Task description
The data must be reproduced verbatim; images are to be omitted.
--- Provided records ---
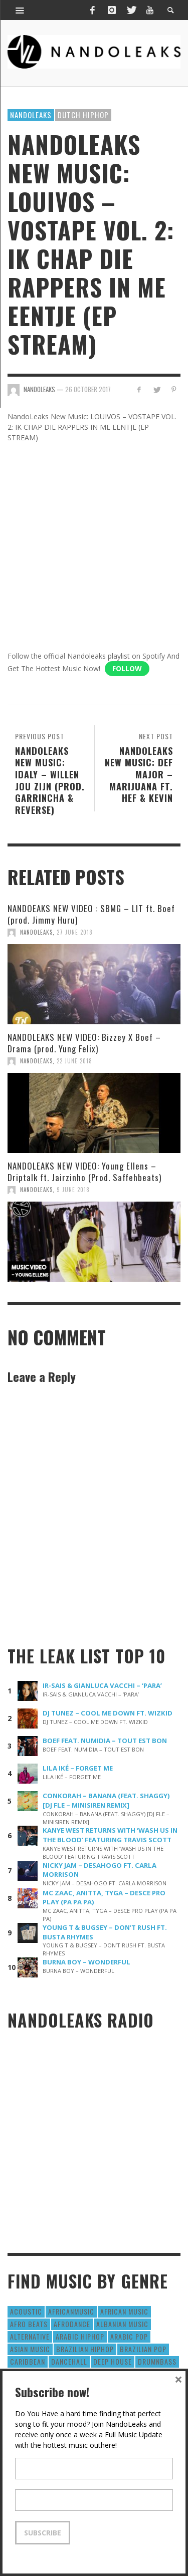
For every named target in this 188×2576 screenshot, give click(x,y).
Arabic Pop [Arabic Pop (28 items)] (129, 2336)
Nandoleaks (31, 114)
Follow (127, 668)
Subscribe (42, 2532)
---
Answer to the problem
For every named target in this 188×2576 screenshot, give click(x,y).
Arabic Pop [Arabic Pop (28 items)] (129, 2336)
Nandoleaks (31, 114)
Follow (127, 668)
Subscribe (42, 2532)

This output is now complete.